1) $\lim\limits_{n\to\infty}|a_n|=+\infty$

2)For every $r>0$ there is $N$ such that $\left|\frac{r}{a_n}\right|<\frac{1}{2}$ for all $n>N$, then$\sum\limits_{n=1}^{\infty}\left|\frac{r}{a_n}\right|^{n+1}=\sum\limits_{n=1}^N\left|\frac{r}{a_n}\right|^{n+1}+\sum\limits_{n=N+1}^{\infty}\left|\frac{r}{a_n}\right|^{n+1}\le$

$\le\sum\limits_{n=1}^N\left|\frac{r}{a_n}\right|^{n+1}+\sum\limits_{n=N+1}^{\infty}\left(\frac{1}{2}\right)^{n+1}$, so $\sum\limits_{n=1}^{\infty}\left|\frac{r}{a_n}\right|^{p_n+1}$ , where $p_n=n$, is convergent series.

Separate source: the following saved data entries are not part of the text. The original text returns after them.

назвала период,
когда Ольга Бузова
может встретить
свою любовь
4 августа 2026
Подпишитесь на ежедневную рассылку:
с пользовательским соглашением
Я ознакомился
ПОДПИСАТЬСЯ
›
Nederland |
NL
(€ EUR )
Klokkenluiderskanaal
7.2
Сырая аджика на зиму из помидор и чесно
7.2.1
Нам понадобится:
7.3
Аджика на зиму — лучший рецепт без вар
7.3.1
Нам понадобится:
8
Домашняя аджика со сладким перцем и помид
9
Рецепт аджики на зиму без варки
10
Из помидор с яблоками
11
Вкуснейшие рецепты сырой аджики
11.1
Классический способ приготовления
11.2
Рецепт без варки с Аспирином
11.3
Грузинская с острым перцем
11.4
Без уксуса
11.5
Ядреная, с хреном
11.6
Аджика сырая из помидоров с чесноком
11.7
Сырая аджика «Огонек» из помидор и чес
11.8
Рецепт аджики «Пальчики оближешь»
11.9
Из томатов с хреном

Then $f(z)=\prod\limits_{n=1}^{\infty}E_{p_n}\left(\frac{z}{a_n}\right)=\prod\limits_{n=1}^{\infty}E_n\left(\frac{z}{a_n}\right)$ is a entire function with simple zeros $\{a_n\}_{n\in\mathbb N}$.

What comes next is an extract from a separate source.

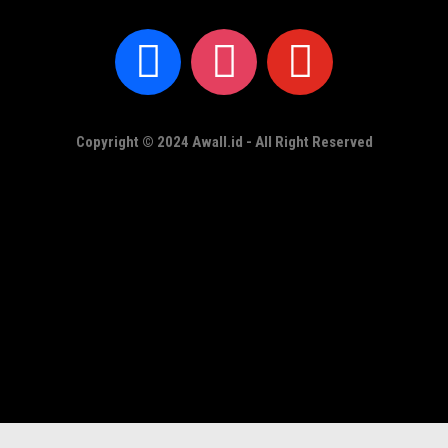
Copyright © 2024 Awall.id - All Right Reserved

Answer: $f(z)=\prod\limits_{n=1}^{\infty}E_n\left(\frac{z}{a_n}\right)=\prod\limits_{n=1}^{\infty}E_n\left(\frac{z}{\sqrt{n}}\right)$, where $E_n(z)=(1-z)\exp\left(\sum\limits_{k=1}^n \frac{z^k}{k}\right)$